Certo colpisce l’endorsement alla Lega del suo Presidente Boccia  in quel di Vicenza. Ma lo sconcerto e la preoccupazione nei confronti dei grillini per la loro cultura antindustriale e punitiva nei confronti dell’impresa sono molto più forti tra gli imprenditori.

Così come la convinzione che la fragilità dell’opposizione non fa prevedere alcun cambiamento positivo a breve. Quindi l’obiettivo è probabilmente quello di stemperare i toni, sperando di far emergere nel Governo qualche contraddizione. Credo che l’appello alla Lega e alla sua capacità di comprendere le esigenze delle imprese vada letto in questo contesto.

Siamo però nel campo della tattica e Dario Di Vico fa bene a sottolinearlo. La strategia è un’altra cosa. Qui sta il punto per l’intero mondo della rappresentanza.

Credo che tutti i corpi intermedi convergano, almeno a parole,  sulle priorità del nostro Paese, sulla sua collocazione in Europa, sulla necessità di riprendere a crescere e di relazionarci positivamente con le economie dalle quali dipendiamo sia per le esportazioni che per l’appartenenza alle filiere globali. Il mondo delle imprese e quello del lavoro sanno benissimo che questa direzione di marcia necessita di un diverso rapporto nelle filiere dalla produzione al consumo, di risorse adeguate da non sprecare sia in direzione di una qualificazione della spesa pubblica (scuola, welfare e lavoro) recuperando sprechi ed evasione fiscale che di un sistema efficace di relazioni industriali.

Tutto questo non c’è nei programmi del Governo ma non c’è stato, fino a prima del 4 marzo,  in misura credibile neanche in quelli di chi oggi è all’opposizione. La diffidenza delle rispettive basi sta tutta qua. E le parole, purtroppo,  non servono a colmare il gap di credibilità perduta.

Però  stare fermi in attesa di qualcosa che non succederà o appoggiare tatticamente il male minore sono entrambi segni di debolezza. E questo è il bivio di fronte al quale sono oggi tutte le organizzazioni di rappresentanza.

Declinare  mostrando gli inevitabili segni del tempo magari accontentandosi dell’interlocuzione offerta da chi ha una strategia rischiosa d’attacco e di cambiamento profondo sia in Europa che in Italia o reagire aprendo una nuova stagione dove la necessaria autonomia dalla politica non è indifferenza rispetto alle opzioni possibili.

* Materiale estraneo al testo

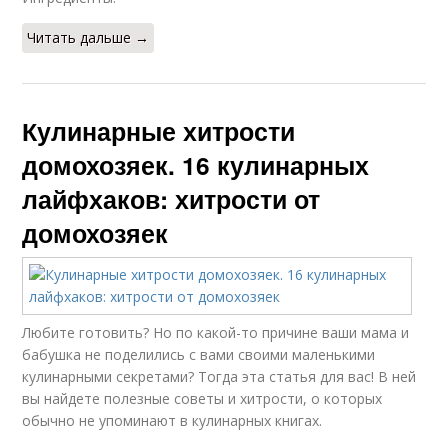
Читать дальше →
Кулинарные хитрости
домохозяек. 16 кулинарных
лайфхаков: хитрости от
домохозяек
Любите готовить? Но по какой-то причине ваши мама и
бабушка не поделились с вами своими маленькими
кулинарными секретами? Тогда эта статья для вас! В ней
вы найдете полезные советы и хитрости, о которых
обычно не упоминают в кулинарных книгах.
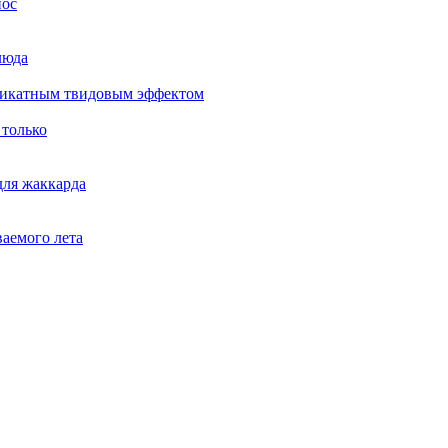
нос
люда
еликатным твидовым эффектом
 только
для жаккарда
ваемого лета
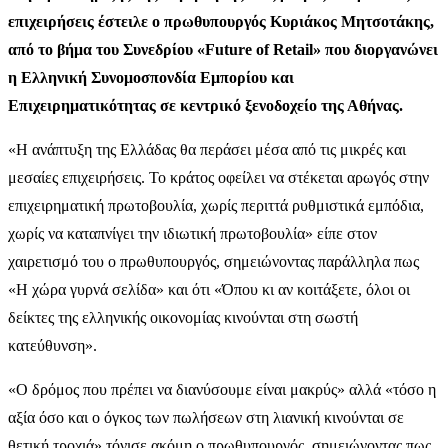
επιχειρήσεις έστειλε ο πρωθυπουργός Κυριάκος Μητσοτάκης,
από το βήμα του Συνεδρίου «Future of Retail» που διοργανώνει
η Ελληνική Συνομοσπονδία Εμπορίου και
Επιχειρηματικότητας σε κεντρικό ξενοδοχείο της Αθήνας.
«Η ανάπτυξη της Ελλάδας θα περάσει μέσα από τις μικρές και
μεσαίες επιχειρήσεις. Το κράτος οφείλει να στέκεται αρωγός στην
επιχειρηματική πρωτοβουλία, χωρίς περιττά ρυθμιστικά εμπόδια,
χωρίς να καταπνίγει την ιδιωτική πρωτοβουλία» είπε στον
χαιρετισμό του ο πρωθυπουργός, σημειώνοντας παράλληλα πως
«Η χώρα γυρνά σελίδα» και ότι «Όπου κι αν κοιτάξετε, όλοι οι
δείκτες της ελληνικής οικονομίας κινούνται στη σωστή
κατεύθυνση».
«Ο δρόμος που πρέπει να διανύσουμε είναι μακρύς» αλλά «τόσο η
αξία όσο και ο όγκος των πωλήσεων στη λιανική κινούνται σε
θετική τροχιά» τόνισε ακόμη ο πρωθυπουργός, σημειώνοντας πως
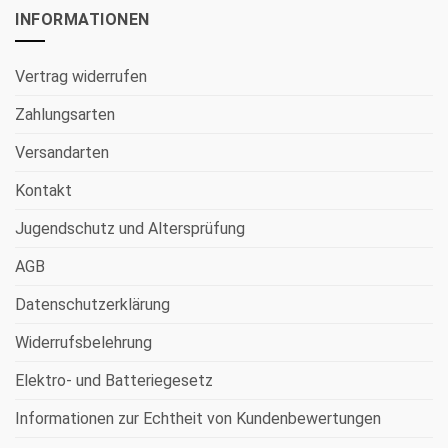
INFORMATIONEN
Vertrag widerrufen
Zahlungsarten
Versandarten
Kontakt
Jugendschutz und Altersprüfung
AGB
Datenschutzerklärung
Widerrufsbelehrung
Elektro- und Batteriegesetz
Informationen zur Echtheit von Kundenbewertungen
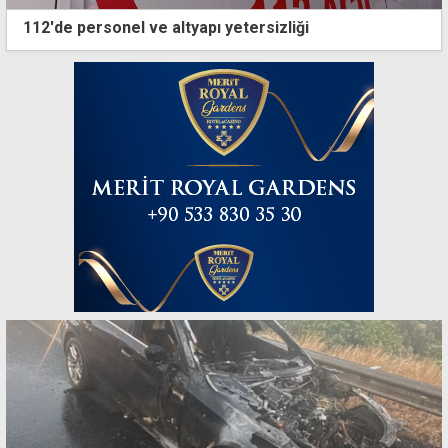
112'de personel ve altyapı yetersizliği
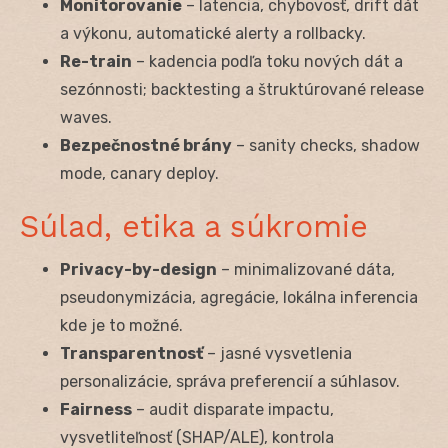
Monitorovanie
– latencia, chybovosť, drift dát
a výkonu, automatické alerty a rollbacky.
Re-train
– kadencia podľa toku nových dát a
sezónnosti; backtesting a štruktúrované release
waves.
Bezpečnostné brány
– sanity checks, shadow
mode, canary deploy.
Súlad, etika a súkromie
Privacy-by-design
– minimalizované dáta,
pseudonymizácia, agregácie, lokálna inferencia
kde je to možné.
Transparentnosť
– jasné vysvetlenia
personalizácie, správa preferencií a súhlasov.
Fairness
– audit disparate impactu,
vysvetliteľnosť (SHAP/ALE), kontrola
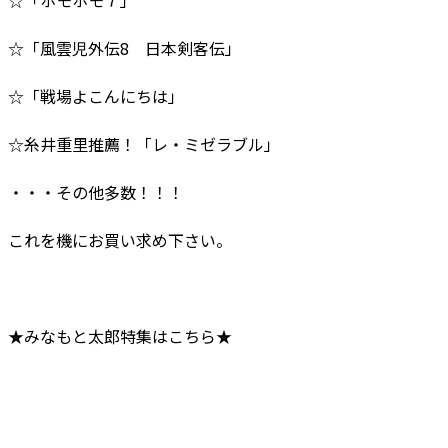
☆「風雲児外伝8 日本剣客伝」
☆「戦場よこんにちは」
☆糸井重里推薦！「レ・ミゼラブル」
・・・その他多数！！！
これを機にお買い求め下さい。
★みなもと太郎特集はこちら★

Il 2019 sarà un anno importante.

Le elezioni europee rischiano di consolidare un quadro di incertezza nel quale le istanze della rappresentanza sociale ed economica potrebbero perdere di mordente e di significato.

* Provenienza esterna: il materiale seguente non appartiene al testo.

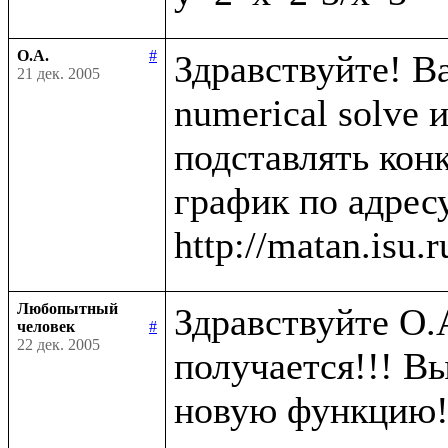
О.А.
#
Здравствуйте! В
21 дек. 2005
numerical solve 
подставлять кон
график по адресу
Любопытный
Здравствуйте О.А
человек
#
22 дек. 2005
получается!!! Вы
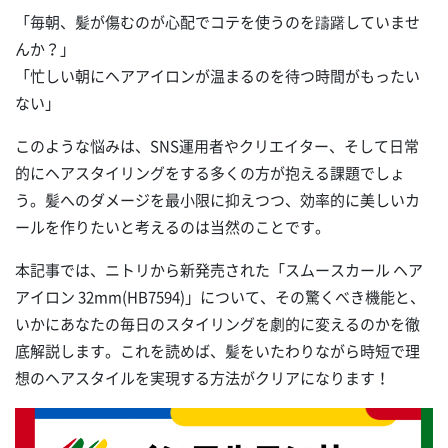
「毎朝、髪が傷むのが心配でコテを使うのを躊躇していませ
んか？」
「忙しい朝にヘアアイロンが温まるのを待つ時間がもったい
ない」
このような悩みは、SNS運用者やクリエイター、そして日常
的にヘアスタイリングをする多くの方が抱える課題でしょ
う。髪へのダメージを最小限に抑えつつ、効率的に美しいカ
ールを作りたいと考えるのは当然のことです。
本記事では、ニトリから新発売された「スムースカール ヘア
アイロン 32mm(HB7594)」について、その驚くべき機能と、
いかにあなたの毎日のスタイリングを劇的に変えるのかを徹
底解説します。これを読めば、髪をいたわりながら時短で理
想のヘアスタイルを実現する方法がクリアになります！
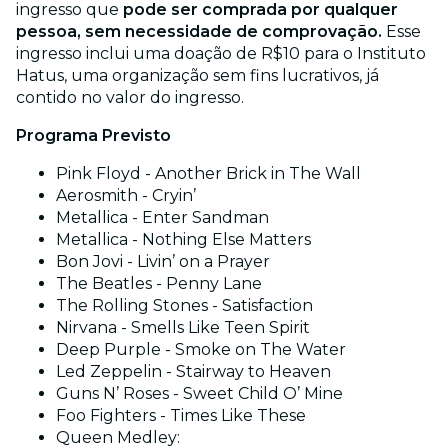
ingresso que
pode ser comprada por qualquer
pessoa, sem necessidade de comprovação.
Esse
ingresso inclui uma doação de R$10 para o Instituto
Hatus, uma organização sem fins lucrativos, já
contido no valor do ingresso.
Programa Previsto
Pink Floyd - Another Brick in The Wall
Aerosmith - Cryin’
Metallica - Enter Sandman
Metallica - Nothing Else Matters
Bon Jovi - Livin’ on a Prayer
The Beatles - Penny Lane
The Rolling Stones - Satisfaction
Nirvana - Smells Like Teen Spirit
Deep Purple - Smoke on The Water
Led Zeppelin - Stairway to Heaven
Guns N’ Roses - Sweet Child O’ Mine
Foo Fighters - Times Like These
Queen Medley:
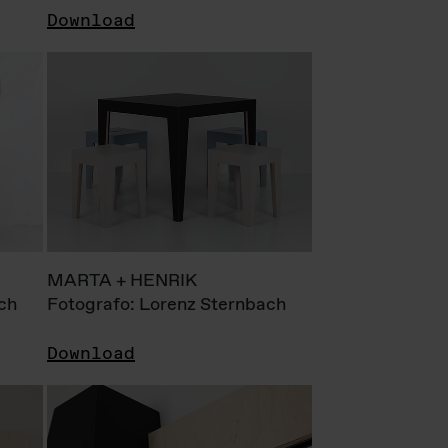
Download
MARTA + HENRIK
ch
Fotografo: Lorenz Sternbach
Download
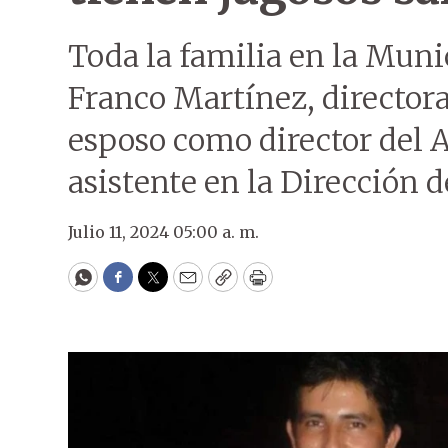
Toda la familia en la Muni
Franco Martínez, directora
esposo como director del 
asistente en la Dirección d
Julio 11, 2024 05:00 a. m.
WhatsApp
Facebook
Twitter
Email
Copy
Print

È vero che l’intero quadro politico non offre per ora sponde credibili ma il mondo delle imprese e del lavoro sarà certamente, e presto, chiamato a prove difficili come è già successo nel passato.

Solo per questo più che inseguire la politica sul suo terreno occorrerebbe individuare alcun punti fermi condividerli insieme costringendo così la politica ad una forte assunzione di responsabilità tesa a fermare l’inevitabile declino che altrimenti ci attende.